Here are the reasons why it is a good thing to keep your customers informed.

“Customer First” attitude

With the advent of social media, consumers are accustomed to receiving information about virtually everything the instant they want it. Do your customers feel that they have been taken care?” One step toward turning that answer into a “yes” is to communicate with them.

Customers love promotions and offers. They may feel left out when they are updated only on websites and social media as not everyone has the time to visit those pages daily. Instead, share it directly to customers via email or text message. This reminds them that they come first and customer service is your priority.

Don’t expect them to find the information on their own

If you have something that your customers need to know then you can’t hope that they will find that information on their own, you need to tell them about it. For example, if your business closes on a holiday then you need to let your customers know that you will be closed. The last thing you want is for them to be trying to contact you and not be able to get hold. Otherwise, they are going to take their business elsewhere.

Be transparent

It is a hard thing to admit, especially to paying customers, when something isn’t working. But, it is the right thing and that is what Home Depot did it to save their business. Though there was a choice to ignore customers and hope they don’t notice it. But, customers these days notice everything. If they find that business has been hiding it from them, then you don’t get any grace period. They would have switched their loyalty.

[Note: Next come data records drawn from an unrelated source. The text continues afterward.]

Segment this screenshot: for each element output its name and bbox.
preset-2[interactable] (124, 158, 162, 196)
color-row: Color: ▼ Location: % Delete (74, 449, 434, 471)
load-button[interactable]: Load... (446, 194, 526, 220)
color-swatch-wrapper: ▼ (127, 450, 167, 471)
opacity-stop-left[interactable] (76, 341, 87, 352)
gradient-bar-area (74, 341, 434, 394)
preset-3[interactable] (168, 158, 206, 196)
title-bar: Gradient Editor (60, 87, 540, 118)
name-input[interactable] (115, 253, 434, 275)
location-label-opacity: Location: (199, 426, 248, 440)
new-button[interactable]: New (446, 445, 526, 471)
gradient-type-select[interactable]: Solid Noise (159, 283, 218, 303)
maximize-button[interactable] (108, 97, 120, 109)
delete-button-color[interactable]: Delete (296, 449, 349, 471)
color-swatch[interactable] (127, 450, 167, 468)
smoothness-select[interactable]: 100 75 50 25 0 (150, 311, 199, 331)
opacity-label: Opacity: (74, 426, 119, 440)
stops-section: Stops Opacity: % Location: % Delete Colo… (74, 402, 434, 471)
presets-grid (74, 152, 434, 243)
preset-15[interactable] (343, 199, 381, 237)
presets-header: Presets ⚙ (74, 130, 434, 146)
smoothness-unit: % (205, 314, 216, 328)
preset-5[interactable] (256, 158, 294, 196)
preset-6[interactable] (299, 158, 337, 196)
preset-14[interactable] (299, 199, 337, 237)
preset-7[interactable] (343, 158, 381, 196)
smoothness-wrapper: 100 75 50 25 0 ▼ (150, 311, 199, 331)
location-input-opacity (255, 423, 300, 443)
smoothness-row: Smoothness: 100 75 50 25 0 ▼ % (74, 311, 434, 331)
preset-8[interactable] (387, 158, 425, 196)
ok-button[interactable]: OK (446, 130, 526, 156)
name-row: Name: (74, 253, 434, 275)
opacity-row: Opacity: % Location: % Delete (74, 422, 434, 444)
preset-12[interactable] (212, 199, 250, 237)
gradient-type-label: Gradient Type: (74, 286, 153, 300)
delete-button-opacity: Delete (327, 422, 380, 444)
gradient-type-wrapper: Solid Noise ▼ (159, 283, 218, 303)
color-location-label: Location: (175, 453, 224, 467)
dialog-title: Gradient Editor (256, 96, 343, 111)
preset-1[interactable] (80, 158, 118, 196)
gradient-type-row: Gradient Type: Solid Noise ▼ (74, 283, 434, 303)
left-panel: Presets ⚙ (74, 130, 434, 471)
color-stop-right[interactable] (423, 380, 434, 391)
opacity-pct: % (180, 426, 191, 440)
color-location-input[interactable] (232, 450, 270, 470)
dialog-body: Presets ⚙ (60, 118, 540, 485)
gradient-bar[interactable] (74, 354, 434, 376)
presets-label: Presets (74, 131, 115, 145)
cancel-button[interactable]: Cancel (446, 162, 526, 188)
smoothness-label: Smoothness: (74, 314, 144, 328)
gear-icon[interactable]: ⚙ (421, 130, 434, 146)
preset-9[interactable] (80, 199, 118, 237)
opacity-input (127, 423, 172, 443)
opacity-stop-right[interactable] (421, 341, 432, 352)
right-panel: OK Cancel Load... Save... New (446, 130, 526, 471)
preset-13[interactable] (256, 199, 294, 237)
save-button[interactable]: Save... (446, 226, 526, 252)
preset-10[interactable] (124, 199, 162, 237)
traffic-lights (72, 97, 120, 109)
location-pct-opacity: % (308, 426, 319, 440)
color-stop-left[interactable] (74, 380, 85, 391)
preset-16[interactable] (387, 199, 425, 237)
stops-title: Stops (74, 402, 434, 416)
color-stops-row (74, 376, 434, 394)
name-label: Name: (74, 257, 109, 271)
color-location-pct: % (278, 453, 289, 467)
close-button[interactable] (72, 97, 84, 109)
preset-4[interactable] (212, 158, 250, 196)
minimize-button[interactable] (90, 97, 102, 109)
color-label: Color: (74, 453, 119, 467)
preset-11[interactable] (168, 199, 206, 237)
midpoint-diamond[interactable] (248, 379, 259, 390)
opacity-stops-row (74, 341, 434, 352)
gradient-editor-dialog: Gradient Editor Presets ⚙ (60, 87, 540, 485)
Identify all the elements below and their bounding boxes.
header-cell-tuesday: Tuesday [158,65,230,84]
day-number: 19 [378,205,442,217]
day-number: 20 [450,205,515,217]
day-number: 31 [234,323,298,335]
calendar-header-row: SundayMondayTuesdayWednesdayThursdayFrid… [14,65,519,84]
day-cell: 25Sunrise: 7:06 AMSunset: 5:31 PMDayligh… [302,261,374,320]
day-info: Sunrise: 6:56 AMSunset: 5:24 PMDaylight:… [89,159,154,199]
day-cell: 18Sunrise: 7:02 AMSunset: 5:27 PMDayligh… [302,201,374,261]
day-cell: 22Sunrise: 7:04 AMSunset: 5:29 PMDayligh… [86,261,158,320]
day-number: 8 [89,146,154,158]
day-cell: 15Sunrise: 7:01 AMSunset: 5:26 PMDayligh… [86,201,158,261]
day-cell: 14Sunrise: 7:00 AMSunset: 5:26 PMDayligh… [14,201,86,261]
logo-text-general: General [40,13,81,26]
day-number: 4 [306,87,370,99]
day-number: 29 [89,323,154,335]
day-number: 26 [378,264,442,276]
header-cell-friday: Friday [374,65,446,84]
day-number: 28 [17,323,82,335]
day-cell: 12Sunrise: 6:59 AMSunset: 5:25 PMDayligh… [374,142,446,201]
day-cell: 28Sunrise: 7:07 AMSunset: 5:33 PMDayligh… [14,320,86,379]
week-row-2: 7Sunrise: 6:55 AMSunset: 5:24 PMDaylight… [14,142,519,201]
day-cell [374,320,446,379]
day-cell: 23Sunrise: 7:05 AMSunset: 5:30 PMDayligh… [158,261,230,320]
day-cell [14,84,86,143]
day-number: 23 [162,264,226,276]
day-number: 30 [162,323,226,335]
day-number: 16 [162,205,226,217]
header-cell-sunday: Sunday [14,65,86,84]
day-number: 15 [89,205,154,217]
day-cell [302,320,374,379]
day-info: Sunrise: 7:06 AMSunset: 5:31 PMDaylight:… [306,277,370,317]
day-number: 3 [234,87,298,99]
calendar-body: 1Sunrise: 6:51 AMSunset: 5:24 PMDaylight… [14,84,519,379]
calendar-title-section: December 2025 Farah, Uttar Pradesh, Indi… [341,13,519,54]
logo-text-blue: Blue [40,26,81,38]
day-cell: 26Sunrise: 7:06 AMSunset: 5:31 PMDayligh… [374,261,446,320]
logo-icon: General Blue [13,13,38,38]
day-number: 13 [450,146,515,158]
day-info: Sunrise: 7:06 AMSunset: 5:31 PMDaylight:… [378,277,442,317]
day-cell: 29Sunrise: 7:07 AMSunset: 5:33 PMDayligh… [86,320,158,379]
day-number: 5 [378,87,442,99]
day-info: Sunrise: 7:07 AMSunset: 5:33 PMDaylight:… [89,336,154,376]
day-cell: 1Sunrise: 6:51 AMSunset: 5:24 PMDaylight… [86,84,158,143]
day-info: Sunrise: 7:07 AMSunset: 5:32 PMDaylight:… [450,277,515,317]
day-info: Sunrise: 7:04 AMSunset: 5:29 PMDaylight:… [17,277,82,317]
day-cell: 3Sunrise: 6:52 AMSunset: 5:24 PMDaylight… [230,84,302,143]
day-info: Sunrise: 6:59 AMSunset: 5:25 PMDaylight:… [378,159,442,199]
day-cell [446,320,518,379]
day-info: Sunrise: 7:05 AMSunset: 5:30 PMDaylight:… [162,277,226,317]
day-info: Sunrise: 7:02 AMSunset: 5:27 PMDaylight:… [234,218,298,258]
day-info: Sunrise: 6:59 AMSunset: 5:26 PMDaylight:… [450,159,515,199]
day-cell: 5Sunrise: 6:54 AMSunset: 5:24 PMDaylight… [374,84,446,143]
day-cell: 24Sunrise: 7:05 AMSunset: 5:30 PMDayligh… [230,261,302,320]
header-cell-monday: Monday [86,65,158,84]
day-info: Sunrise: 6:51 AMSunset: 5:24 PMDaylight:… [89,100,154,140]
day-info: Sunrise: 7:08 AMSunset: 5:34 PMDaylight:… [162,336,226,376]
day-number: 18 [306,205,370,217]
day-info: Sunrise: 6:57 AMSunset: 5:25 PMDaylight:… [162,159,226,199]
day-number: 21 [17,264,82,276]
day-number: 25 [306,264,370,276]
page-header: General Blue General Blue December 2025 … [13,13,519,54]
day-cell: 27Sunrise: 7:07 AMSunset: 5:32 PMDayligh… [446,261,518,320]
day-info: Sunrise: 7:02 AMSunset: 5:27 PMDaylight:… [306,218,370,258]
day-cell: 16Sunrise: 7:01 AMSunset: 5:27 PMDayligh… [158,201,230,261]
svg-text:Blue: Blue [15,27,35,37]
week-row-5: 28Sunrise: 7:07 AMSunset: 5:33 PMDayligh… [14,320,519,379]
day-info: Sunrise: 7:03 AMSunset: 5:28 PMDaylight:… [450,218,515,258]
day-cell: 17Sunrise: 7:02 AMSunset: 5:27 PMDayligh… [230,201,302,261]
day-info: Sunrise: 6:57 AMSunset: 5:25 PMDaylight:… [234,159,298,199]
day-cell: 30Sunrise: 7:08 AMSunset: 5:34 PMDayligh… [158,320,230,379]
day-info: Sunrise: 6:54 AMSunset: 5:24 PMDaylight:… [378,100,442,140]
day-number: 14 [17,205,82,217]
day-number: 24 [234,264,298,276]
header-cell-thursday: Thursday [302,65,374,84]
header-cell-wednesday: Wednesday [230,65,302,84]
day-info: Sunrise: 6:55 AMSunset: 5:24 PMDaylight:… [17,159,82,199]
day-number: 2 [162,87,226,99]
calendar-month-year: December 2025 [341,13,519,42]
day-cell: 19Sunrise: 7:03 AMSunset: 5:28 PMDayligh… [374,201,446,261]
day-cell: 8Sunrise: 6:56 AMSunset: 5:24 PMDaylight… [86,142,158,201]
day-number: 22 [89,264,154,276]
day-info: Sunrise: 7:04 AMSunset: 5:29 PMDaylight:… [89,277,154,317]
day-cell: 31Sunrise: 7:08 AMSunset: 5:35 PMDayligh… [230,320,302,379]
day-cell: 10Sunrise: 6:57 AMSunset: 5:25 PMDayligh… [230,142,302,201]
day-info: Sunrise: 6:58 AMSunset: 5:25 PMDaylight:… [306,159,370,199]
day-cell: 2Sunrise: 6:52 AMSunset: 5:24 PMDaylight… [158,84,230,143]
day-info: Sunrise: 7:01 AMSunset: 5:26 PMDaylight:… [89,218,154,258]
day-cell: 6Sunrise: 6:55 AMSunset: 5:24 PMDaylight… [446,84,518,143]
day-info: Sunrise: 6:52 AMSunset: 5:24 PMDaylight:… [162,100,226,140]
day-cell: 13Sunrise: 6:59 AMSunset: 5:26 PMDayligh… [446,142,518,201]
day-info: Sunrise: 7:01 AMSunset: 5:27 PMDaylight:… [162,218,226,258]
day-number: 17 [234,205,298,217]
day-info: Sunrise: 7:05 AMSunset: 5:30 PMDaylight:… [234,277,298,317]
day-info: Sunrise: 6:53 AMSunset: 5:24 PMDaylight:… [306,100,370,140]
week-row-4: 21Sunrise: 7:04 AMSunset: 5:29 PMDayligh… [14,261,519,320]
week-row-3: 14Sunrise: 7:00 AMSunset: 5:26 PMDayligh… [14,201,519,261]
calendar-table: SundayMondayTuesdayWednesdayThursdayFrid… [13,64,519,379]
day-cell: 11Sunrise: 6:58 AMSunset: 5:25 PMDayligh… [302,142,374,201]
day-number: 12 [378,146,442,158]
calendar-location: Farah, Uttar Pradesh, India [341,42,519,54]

By keeping your customers informed about a problem you are proactively showing them that you are aware of it. And, you are doing something about it. For most customers, this is enough to let them give you the benefit of the doubt and they will give you the time you need to fix the issue.

They always want to know how your business fares

Customers are like facebook friends. They like to know what goes on within your business and how you are doing. So, set up social media pages and update them regularly. Post company news, share coupon codes, update on promotional offers and blog. This will show customers that your business is active and it will make sure your customers don’t feel left out.

“Our communications have been focused first and foremost on our customers and what they want to know and need to know,” said Home Depot corporate communications director Stephen Holmes.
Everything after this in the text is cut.